The long-term option choice is a good one. You buy a call and sell a put. That’s the equivalent of owning the stock but not getting the dividend. By choosing an appropriate strike price, you can own this with no money down (although you need enough margin, of course).
Indeed, you can buy a way out-of-the-money call option, which makes the put option deep in-the-money. If the stock is at 20, and the strike is at 30, you’ll get between $9 and $10 cash in your account ($10 minus the risk-free interest rate, I believe). You can use that to buy some other stock. Effectively, you’re buying two stocks by borrowing money at the risk-free rate. Your only other cost is your commissions, and the bid-ask spread (which could be material).
Right now, GE is at $37.25. You can buy a Jan 2010 call at 60 for 54 cents. You can sell the put for $23.10. That gives you a net of about $22.50 in your account to use on other stocks. (Actually, the bid/ask spreads are about 35 cents … factor that in, and your interest rate is the risk-free rate plus about half a point.) In January 2010, you effectively pay back the $22.50 plus interest, and receive (pay) the appreciation (price drop) on GE.
Anyway, a question for Arnold: assuming that there’s no bid/ask spread, and you can effectively get the risk-free rate … does that change your opinion on the desirability of borrowing to invest?
kebko
Dec 13 2007 at 1:27am
For about 7 years, we have been using home equity so that we can max out all of our tax deferred investment options, so that we get the tax benefits on both ends – tax deductible debt & tax deferred capital gains. In addition, we have made very good returns on our targeted stock investments. Investors & professional money managers make predictably biased errors just as irrational voters do, and we have managed to take advantage of that to consistently outperform the markets. It’s not possible for that many people, but for someone with economic intuition & good knowledge of accounting, there are lots of small caps with very manageable financial reports that offer lots of mispricing opportunities. The average is the average, but I think it’s possible to have skill that outperforms. I’ve seen too many stocks that have doubled, tripled, or more, in very short order, based on performance that was previously perceivable with a reasonable amount of effort & discipline, to believe that every opportunity out there has been captured by some hedge fund stud.
Phil Birnbaum
Dec 13 2007 at 1:34am
Another reason to borrow to invest (even if you have to pay more than the risk-free interest rate) is that tax policy makes it profitable.
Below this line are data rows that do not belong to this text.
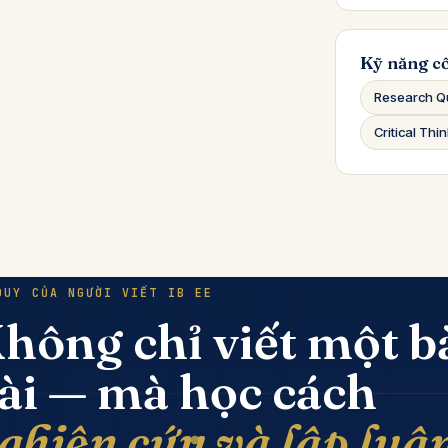
Kỹ năng cố
Research Q
Critical Thi
DUY CỦA NGƯỜI VIẾT IB EE
hông chỉ viết một b
ài — mà học cách
ghiên cứu và lập luậ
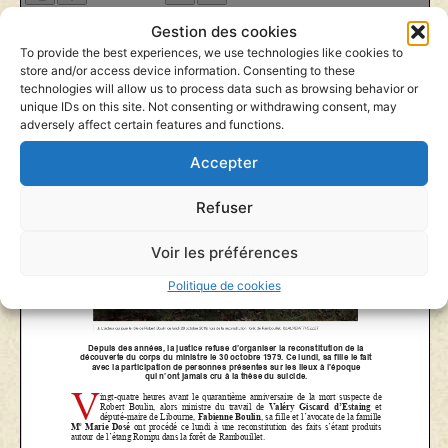
Gestion des cookies
To provide the best experiences, we use technologies like cookies to
store and/or access device information. Consenting to these
technologies will allow us to process data such as browsing behavior or
unique IDs on this site. Not consenting or withdrawing consent, may
adversely affect certain features and functions.
Accepter
Refuser
Voir les préférences
Politique de cookies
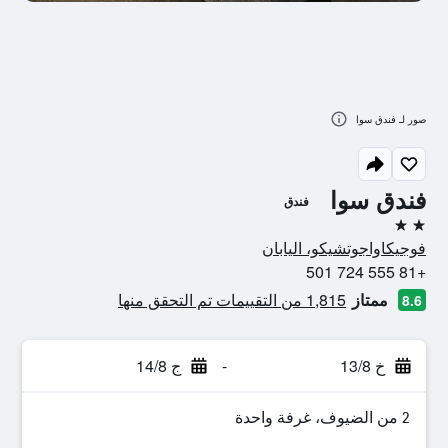
صور لـ فندق سوا
فندق سوا
فندق
2 نجمتين
فوجيكاواجوتشيكو، اليابان
+81 555 724 501
ممتاز
1,815 من التقييمات تم التحقق منها
8.6
خ 13/8
-
ج 14/8
2 من الضيوف، غرفة واحدة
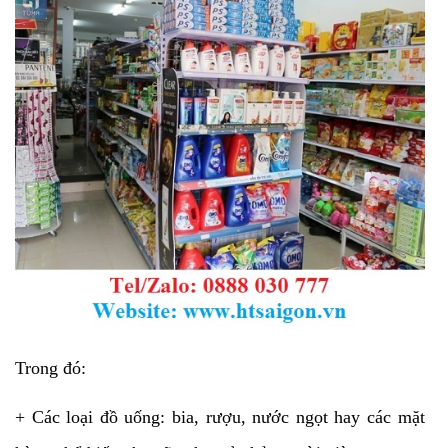
Trong đó:
+ Các loại đồ uống: bia, rượu, nước ngọt hay các mặt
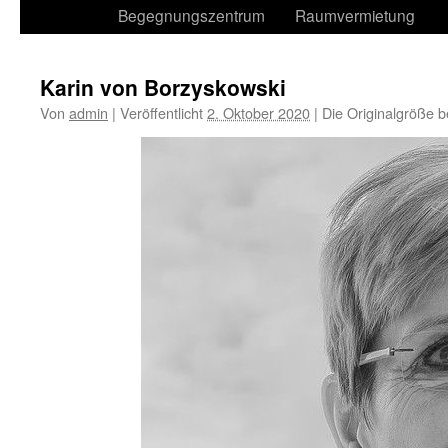
Begegnungszentrum
Raumvermietung
Karin von Borzyskowski
Von
admin
|
Veröffentlicht
2. Oktober 2020
|
Die Originalgröße b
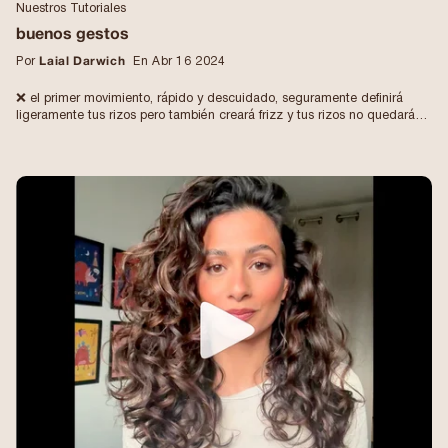
Nuestros Tutoriales
buenos gestos
Por
Laial Darwich
En Abr 16 2024
❌ el primer movimiento, rápido y descuidado, seguramente definirá
ligeramente tus rizos pero también creará frizz y tus rizos no quedarán
definidos desde la raíz. ¡Tu potencial rizado no saldrá a relucir en
absoluto incluso si aplicas los mejores productos! ✅ con movimientos
lentos y profundos como en el vídeo, ¡obtendrás rizos bien definidos
desde la raíz y sin frizz! Tómate el tiempo para frotarte el cabello
durante unos segundos cuando llegues arriba y escuches el "skwish
skwish" 💦 ¿En qué equipo estás? 😅 Yo equipo ✅ pero por mucho
tiempo fui parte del equipo ❌ y obviamente se notó en los resultados 😉
[INGLÉS] ❌¡¡No aprietes así tu cabello cuando hagas tu rutina de cabello
rizado!! Te dará resultados encrespados y tus rizos no quedarán tan
definidos como tu potencial incluso si usas los mejores productos. ✅ en
lugar de eso, ve despacio pero seguro, sujeta y aprieta el cabello
durante unos segundos cuando esté cerca de las raíces. Escuche el
"skwish skwish 💦". Entonces disfruta de unos rizos definidos y sin
encrespado 😍 #rutinadecabellorizado #puntasrizadas
#rutinacabellorizado #cabellorizadonatural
In Canada, the interest paid on money borrowed to invest is fully deductible immediately. Capital gains are taxable only when incurred, and at exactly half the regular tax rate.
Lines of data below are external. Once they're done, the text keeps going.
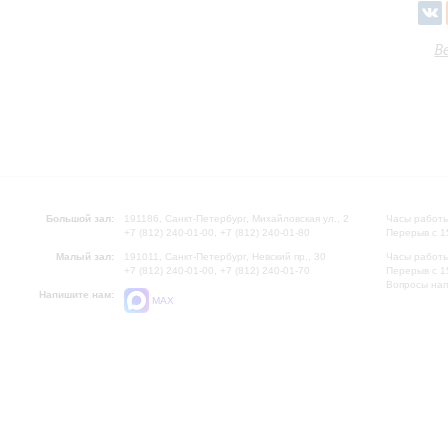
В
Большой зал:
191186, Санкт-Петербург, Михайловская ул., 2
Часы работы
+7 (812) 240-01-00, +7 (812) 240-01-80
Перерыв с 1
Малый зал:
191011, Санкт-Петербург, Невский пр., 30
Часы работы
+7 (812) 240-01-00, +7 (812) 240-01-70
Перерыв с 1
Вопросы на
Напишите нам:
MAX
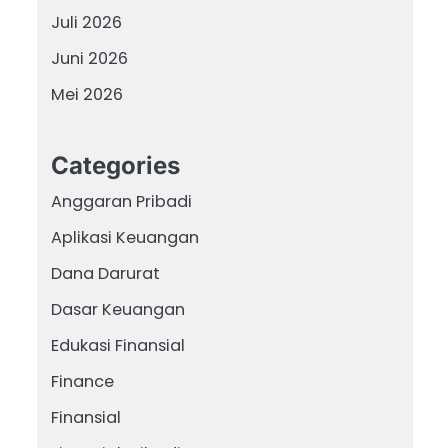
Juli 2026
Juni 2026
Mei 2026
Categories
Anggaran Pribadi
Aplikasi Keuangan
Dana Darurat
Dasar Keuangan
Edukasi Finansial
Finance
Finansial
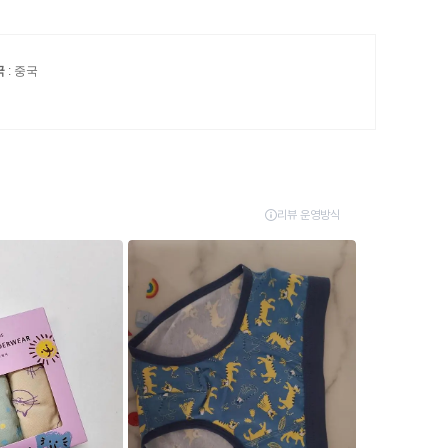
국
: 중국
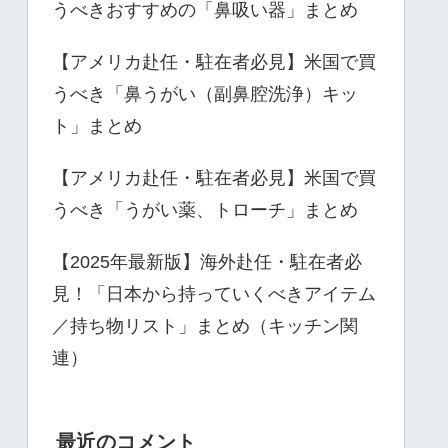
うべきおすすめの「鼻吸い器」まとめ
【アメリカ赴任・駐在者必見】米国で買
うべき「鼻うがい（副鼻腔洗浄）キッ
ト」まとめ
【アメリカ赴任・駐在者必見】米国で買
うべき「うがい薬、トローチ」まとめ
【2025年最新版】海外赴任・駐在者必
見！「日本から持っていくべきアイテム
／持ち物リスト」まとめ（キッチン関
連）
最近のコメント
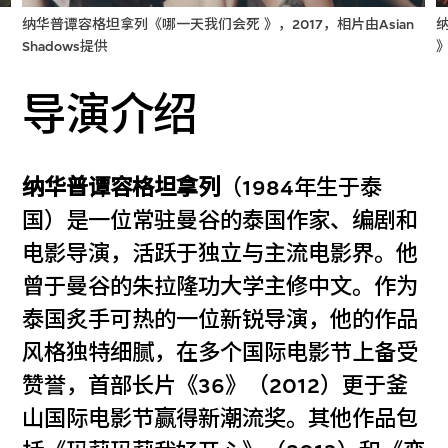
纳华普谭容格坦拿列《哪一天我们会死 》，2017，相片由Asian
Shadows提供
》
导演介绍
纳华普谭容格坦拿列
（1984年生于泰
国）是一位常驻曼谷的泰国作家、编剧和
电影导演，活跃于独立与主流电影界。他
曾于曼谷的朱拉隆功大学主修中文。作为
泰国炙手可热的一位新锐导演，他的作品
风格独特细腻，在多个国际电影节上备受
赞誉，首部长片《36》（2012）更于釜
山国际电影节赢得新潮流奖。其他作品包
So if you can borrow at 6% to buy a stock that appreciates the same 6%, you still make money. At a 50% tax rate, you save “3%” from the interest deduction, and pay “1.5%” in capital gains, for a net profit of “1.5%”.
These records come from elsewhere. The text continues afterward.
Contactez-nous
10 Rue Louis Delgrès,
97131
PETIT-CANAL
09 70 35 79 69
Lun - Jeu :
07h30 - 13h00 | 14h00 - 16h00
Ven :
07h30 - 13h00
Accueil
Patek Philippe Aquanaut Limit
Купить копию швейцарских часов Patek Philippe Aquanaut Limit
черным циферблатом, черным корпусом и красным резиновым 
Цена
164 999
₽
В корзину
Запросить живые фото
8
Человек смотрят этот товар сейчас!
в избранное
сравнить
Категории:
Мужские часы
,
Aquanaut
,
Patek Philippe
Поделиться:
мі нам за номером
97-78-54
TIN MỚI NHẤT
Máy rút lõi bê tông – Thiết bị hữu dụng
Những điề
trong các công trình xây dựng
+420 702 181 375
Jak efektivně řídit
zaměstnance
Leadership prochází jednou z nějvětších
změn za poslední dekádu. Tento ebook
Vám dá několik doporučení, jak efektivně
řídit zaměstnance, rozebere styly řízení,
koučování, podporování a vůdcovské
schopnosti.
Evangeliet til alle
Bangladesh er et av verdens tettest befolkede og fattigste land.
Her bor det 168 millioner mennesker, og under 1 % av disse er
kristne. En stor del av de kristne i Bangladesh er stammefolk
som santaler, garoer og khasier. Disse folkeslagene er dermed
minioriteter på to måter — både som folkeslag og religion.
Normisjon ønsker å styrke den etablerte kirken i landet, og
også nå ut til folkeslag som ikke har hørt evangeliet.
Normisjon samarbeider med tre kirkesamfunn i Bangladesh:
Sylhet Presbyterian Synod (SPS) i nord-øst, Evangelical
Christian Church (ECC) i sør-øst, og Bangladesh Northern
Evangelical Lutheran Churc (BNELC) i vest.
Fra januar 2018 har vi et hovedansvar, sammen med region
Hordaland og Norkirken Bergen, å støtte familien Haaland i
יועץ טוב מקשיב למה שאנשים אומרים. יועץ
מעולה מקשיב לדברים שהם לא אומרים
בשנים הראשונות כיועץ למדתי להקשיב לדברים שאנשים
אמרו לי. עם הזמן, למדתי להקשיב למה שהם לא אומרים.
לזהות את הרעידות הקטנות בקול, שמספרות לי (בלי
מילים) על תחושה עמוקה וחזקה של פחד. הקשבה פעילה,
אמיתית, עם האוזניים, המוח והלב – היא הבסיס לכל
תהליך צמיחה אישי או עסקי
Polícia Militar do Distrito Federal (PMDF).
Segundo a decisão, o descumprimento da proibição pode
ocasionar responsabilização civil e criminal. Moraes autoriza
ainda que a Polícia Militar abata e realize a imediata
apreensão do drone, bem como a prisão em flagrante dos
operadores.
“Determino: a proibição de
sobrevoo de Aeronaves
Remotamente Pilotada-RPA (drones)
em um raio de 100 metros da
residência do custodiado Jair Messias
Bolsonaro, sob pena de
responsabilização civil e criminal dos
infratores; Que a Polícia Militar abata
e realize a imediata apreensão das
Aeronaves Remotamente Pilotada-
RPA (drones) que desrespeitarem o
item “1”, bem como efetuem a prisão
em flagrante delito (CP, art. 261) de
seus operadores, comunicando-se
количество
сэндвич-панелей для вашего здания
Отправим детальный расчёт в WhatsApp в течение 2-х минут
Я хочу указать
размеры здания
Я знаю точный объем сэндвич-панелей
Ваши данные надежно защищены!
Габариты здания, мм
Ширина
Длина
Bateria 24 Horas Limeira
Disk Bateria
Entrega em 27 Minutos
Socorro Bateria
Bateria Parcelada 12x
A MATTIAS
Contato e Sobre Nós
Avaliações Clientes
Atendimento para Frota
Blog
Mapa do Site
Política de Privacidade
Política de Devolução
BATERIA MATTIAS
Indeed, if you borrow to buy a stock that you won’t be selling for 20 years or so, you can deduct the interest *every year*, but your gains compound tax-sheltered until you sell. This is a very good deal.
It may also be compatible with an efficient market because (I’m pretty sure) the lower capital gains tax rate does not apply to entities who trade for a living (such as brokerage houses). They pay full boat on their capital gains. And it’s mostly those big traders who set the efficient price, isn’t it? So if the break-even (after accounting for risk) is buying stocks at the risk-free rate, you probably do BETTER than breaking even buying stocks at the risk-free rate plus 1%, but getting the nice tax break.
Mike Moffatt
Dec 13 2007 at 7:52am
In an efficient market, the “equity premium” is not an arbitrage opportunity.
Again, though you’re ignoring the equity premium puzzle, which is the basis for why Patri’s argument works.
You keep saying “well, the market is efficient!” despite 25 years worth of research to the contrary. At some point a large enough body of evidence has to trump theory.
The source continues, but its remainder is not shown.